# Gaggia Classic OPV Disassembly - What is this part called?



## jsonfry (Jan 17, 2017)

I've been having some trouble with my Classic where there's limited flow out of the group head but lots out of the OPV. I thought maybe something was in there holding it open so I've taken it apart (I've got a pressure gauge so I can set the pressure correctly again afterwards).

When I unscrewed the adjustment screw all the way out (13 turns, for my own reference when I put it back together...) then took the spring out, there's a little "bolt with a hole in and rubber on the bottom" - I've no idea what this part is actually called. Anyway, the rubber on the bottom is all perished and falling off, does anyone know if am I right in assuming this isn't quite right?

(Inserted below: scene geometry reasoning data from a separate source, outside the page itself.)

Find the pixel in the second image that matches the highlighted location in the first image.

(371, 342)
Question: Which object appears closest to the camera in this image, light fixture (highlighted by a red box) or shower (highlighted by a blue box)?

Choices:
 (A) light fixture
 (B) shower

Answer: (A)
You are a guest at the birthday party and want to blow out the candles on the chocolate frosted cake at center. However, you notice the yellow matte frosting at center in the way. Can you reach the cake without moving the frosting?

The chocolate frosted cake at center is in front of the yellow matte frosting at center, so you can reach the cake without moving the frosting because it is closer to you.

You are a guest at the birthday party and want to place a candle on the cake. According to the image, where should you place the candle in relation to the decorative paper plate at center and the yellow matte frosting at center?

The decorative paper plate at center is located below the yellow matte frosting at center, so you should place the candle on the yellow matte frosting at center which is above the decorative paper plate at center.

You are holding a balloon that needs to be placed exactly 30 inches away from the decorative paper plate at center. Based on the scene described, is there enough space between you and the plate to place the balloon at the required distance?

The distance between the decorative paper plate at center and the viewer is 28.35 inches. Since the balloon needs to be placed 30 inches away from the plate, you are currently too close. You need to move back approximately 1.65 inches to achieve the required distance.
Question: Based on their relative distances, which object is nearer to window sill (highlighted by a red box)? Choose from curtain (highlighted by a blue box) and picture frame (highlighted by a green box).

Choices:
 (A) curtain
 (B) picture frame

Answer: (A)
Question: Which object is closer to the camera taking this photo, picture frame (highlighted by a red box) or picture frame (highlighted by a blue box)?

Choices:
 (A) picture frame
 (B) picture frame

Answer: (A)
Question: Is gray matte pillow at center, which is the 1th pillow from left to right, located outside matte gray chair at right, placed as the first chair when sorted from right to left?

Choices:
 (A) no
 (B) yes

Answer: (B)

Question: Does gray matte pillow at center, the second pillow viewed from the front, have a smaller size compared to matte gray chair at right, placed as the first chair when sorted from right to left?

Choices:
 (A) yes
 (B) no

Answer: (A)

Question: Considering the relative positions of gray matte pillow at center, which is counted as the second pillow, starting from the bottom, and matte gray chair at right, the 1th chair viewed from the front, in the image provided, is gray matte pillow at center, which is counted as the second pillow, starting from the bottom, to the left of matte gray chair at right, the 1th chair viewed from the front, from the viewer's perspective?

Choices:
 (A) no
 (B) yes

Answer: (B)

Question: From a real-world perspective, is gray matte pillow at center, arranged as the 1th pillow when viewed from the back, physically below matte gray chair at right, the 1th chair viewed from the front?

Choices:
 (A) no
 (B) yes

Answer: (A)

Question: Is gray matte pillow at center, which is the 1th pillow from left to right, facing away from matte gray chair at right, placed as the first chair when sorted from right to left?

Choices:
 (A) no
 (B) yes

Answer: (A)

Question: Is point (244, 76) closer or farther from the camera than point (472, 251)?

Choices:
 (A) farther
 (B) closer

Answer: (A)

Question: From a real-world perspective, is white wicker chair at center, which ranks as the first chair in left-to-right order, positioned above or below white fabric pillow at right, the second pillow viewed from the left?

Does anyone know what the name of this part is and where I could buy one? I've tried searching around but not had much luck...

Cheers


----------



## jsonfry (Jan 17, 2017)




----------



## ashcroc (Oct 28, 2016)

jsonfry said:


> View attachment 32130


Might be easier just to get a new OPV assembly.


----------



## joey24dirt (Jan 28, 2017)

Was an o ring I think  can't really tell


----------



## KTD (Dec 28, 2017)

Picture Removed


----------



## jsonfry (Jan 17, 2017)

Thanks for the replies so far. Yeah it'd be easier to replace the whole OPV assembly but it seems like such a waste when it's one tiny part that's broken :/

I've seen it called a "brass plunger with rubber pad" on a PDF someone made comparing different OPVs but that's still not turned up anything on searches. I wonder if perhaps the part I'm after is too particular


----------



## Norvin (Sep 10, 2014)

I would try cutting a replacement disc from a tap washer.


----------